The phrase to familiarize yourself with above all others this year is “hard market.” Insurance is subject to a range of forces — claims activity, social inflation in jury awards, stock market performance, inflation and the overall state of the economy, the availability and affordability of reinsurance, the end of an era of cheap capital, geopolitical concerns, and climate instability, among others. These factors combine to harden the market by driving insurers into a defensive posture to protect their balance sheets.
In a hard market, premiums increase, underwriting becomes more selective, the capacity to offer policies decreases, and insurance carriers become less aggressive competitors. There’s no point in soliciting your competition’s customers if you don’t have the capacity to write the risk.

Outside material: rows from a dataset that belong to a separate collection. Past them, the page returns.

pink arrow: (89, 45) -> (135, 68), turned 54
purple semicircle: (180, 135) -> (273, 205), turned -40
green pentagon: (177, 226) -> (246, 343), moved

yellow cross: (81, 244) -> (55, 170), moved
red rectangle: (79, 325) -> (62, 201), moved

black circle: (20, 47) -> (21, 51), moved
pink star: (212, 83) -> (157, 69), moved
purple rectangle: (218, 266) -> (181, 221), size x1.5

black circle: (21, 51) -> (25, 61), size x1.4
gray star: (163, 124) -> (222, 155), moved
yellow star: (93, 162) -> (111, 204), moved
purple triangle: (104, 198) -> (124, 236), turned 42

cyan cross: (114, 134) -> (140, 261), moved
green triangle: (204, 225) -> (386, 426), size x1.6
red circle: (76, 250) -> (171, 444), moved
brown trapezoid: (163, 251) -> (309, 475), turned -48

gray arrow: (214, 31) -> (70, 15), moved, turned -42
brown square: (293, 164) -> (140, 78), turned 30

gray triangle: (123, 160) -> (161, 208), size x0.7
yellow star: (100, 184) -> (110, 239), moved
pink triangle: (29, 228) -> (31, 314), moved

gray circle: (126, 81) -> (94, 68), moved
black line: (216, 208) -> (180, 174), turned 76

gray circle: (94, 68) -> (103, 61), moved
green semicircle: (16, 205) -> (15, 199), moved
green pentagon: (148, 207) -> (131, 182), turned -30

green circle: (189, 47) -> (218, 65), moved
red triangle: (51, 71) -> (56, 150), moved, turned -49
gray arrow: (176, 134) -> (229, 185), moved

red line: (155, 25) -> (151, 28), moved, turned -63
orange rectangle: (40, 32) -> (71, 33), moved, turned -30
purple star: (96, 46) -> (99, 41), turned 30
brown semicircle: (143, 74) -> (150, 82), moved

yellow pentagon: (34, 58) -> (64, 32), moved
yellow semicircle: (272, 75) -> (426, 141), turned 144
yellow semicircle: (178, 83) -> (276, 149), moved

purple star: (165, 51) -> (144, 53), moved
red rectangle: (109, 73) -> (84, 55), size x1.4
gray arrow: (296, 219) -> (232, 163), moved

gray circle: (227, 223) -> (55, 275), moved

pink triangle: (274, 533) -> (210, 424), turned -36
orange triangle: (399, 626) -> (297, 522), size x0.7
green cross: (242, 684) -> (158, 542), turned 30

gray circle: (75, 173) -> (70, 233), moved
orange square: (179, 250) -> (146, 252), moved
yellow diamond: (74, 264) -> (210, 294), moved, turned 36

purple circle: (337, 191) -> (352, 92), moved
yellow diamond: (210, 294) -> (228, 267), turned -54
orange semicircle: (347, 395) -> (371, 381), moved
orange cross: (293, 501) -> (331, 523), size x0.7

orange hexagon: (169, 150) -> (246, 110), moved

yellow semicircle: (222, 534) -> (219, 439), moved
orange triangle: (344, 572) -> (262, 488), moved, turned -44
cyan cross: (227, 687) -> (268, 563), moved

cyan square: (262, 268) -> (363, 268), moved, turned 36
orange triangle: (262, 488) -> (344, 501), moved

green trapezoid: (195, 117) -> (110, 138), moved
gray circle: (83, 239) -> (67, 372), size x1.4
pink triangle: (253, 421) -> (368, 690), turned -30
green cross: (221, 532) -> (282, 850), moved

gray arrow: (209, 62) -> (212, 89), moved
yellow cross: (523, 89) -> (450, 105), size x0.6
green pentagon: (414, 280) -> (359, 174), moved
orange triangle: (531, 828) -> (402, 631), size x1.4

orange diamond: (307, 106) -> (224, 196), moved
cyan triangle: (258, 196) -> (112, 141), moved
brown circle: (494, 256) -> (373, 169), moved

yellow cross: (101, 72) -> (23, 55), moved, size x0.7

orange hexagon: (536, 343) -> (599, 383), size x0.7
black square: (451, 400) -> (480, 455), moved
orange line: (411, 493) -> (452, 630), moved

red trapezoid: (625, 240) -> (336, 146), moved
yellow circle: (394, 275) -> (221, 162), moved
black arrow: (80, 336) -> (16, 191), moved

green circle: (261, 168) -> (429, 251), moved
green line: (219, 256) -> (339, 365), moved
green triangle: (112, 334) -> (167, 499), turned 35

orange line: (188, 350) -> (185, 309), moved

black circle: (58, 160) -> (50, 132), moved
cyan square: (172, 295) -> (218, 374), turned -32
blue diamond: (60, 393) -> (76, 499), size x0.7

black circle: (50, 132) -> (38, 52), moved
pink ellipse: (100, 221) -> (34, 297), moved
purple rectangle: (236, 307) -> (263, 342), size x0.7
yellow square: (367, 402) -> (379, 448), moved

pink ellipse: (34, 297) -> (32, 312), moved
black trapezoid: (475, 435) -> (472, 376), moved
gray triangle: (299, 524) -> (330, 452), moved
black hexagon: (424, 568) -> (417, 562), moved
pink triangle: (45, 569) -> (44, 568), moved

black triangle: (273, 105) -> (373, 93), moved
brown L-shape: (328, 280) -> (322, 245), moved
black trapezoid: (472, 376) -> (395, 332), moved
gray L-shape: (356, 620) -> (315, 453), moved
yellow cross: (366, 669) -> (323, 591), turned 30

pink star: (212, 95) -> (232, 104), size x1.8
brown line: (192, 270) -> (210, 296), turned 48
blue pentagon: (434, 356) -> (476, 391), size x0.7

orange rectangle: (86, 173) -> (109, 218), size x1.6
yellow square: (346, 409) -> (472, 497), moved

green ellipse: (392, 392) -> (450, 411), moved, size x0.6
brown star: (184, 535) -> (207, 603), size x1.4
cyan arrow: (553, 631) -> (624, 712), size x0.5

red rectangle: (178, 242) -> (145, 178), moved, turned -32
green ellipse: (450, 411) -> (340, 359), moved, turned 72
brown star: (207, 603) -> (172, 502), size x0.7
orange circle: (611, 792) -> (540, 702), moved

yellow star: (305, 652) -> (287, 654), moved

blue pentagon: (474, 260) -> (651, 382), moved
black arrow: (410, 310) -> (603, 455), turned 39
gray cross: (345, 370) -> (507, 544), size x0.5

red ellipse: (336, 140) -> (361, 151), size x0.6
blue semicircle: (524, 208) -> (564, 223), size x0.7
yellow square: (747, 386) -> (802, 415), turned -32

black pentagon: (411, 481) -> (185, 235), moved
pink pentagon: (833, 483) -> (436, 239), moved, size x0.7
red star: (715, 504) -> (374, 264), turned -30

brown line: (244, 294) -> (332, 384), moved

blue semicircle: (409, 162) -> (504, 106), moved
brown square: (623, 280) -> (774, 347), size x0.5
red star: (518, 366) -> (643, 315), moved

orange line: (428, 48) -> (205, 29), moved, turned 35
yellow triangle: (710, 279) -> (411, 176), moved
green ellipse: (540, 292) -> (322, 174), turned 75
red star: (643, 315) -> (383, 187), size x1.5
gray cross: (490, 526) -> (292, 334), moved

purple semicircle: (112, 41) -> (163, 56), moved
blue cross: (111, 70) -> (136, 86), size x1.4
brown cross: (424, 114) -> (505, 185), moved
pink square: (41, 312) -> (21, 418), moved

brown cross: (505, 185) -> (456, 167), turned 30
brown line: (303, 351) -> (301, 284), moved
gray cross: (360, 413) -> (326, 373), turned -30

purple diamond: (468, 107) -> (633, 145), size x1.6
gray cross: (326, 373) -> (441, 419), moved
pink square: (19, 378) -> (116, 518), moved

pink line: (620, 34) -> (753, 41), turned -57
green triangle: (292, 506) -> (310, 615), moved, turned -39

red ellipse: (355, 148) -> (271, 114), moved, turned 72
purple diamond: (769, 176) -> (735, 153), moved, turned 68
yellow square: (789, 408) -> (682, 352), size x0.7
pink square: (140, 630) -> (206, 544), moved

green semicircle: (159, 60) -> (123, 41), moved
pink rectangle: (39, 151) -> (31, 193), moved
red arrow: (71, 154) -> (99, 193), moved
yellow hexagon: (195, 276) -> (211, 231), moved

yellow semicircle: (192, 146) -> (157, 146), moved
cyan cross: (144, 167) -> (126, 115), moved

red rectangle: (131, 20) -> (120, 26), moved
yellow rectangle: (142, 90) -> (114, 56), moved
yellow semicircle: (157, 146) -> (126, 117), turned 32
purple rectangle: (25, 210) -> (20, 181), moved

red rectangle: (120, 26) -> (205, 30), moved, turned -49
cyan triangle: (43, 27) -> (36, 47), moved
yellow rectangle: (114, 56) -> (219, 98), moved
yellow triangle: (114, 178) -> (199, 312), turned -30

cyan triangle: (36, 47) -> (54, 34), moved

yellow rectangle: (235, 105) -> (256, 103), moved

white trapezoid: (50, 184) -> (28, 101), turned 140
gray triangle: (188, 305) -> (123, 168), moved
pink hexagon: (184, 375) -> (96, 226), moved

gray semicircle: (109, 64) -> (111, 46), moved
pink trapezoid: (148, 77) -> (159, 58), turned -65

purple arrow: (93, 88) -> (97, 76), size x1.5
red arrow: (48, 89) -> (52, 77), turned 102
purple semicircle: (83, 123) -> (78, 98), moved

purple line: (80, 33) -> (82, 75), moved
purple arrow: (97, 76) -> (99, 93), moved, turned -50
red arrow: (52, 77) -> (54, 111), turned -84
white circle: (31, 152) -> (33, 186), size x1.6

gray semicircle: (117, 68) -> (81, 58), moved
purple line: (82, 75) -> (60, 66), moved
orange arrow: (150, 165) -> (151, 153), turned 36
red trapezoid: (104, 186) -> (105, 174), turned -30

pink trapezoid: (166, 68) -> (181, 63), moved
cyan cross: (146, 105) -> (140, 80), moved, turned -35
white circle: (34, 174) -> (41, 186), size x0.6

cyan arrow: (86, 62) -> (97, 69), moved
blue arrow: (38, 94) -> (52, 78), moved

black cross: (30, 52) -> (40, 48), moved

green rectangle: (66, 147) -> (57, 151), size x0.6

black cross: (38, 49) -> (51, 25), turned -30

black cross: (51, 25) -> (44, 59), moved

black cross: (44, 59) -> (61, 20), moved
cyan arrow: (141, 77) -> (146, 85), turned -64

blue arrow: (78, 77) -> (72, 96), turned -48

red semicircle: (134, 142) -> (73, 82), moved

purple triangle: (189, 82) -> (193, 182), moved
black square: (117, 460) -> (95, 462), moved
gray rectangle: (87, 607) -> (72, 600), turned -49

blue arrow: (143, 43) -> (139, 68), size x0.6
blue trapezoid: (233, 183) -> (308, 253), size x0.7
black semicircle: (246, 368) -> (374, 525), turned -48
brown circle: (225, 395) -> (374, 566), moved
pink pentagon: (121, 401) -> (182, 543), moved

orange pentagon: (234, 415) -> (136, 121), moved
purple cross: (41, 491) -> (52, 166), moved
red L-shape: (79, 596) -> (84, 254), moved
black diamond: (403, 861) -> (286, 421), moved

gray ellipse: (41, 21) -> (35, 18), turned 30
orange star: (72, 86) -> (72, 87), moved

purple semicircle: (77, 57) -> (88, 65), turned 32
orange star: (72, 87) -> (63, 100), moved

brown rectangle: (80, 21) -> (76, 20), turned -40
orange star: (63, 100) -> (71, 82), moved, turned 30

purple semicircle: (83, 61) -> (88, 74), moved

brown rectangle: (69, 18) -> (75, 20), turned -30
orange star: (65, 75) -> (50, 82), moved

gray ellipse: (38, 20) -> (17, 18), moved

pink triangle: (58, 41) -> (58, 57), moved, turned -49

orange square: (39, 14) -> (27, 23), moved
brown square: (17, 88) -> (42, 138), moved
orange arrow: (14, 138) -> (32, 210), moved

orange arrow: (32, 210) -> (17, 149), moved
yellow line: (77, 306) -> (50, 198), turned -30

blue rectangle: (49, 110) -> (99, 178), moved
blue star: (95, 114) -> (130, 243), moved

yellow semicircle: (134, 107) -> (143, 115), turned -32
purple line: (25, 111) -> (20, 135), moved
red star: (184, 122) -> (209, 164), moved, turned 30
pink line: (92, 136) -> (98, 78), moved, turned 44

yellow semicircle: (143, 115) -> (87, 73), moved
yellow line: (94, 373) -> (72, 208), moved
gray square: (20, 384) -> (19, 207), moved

Inflation and labor issues are big drivers of disruption, as is the drying up of the cheap capital well (which funded large tranches of reinsurance) and the challenging performance of the financial markets — most insurers invest portions of the premium they collect to offset claims losses and to generate additional revenue.
In the marine universe, the supply and cost issues around energy and distillates, the war in Ukraine, climate-driven uncertainty, record-smashing hull, cargo and property claims, huge settlements, and nuclear jury awards on P&I claims all have insurers battening the hatches.
We are also seeing other longer-term trends in the economy having increasing impacts on insurance. Environmental, Social & Corporate Governance (ESG) concerns are coming to the fore and will likely feature more heavily in approaches to underwriting.
Already, some insurers and reinsurers are declining to take on new hydrocarbon business. State legislatures in oil and gas states are less than impressed. AI, machine learning and increased automation will also continue to decouple the person from the process when it comes to underwriting and quoting coverage.
This will mean potential expense savings for insurers, but will they pass these on to customers? And what impact will robo-underwriting have on the quality of the product that has been driven by the expertise of actual people since the early days at Lloyd’s Coffee House?
What can individual operators and companies do to offset this? Well as the old saw has it, quality will out. A good risk will still be attractive to insurers, even in a time of retrenchment. Making sure you are paying attention to the details like vessel or yard housekeeping, culture, safety management systems, maintenance and training, loss-control recommendations and working with your insurance agent will put you in the best position to weather the storm.
Hard markets are no fun for anyone, but a proactive and prepared business can avoid most of the issues they cause.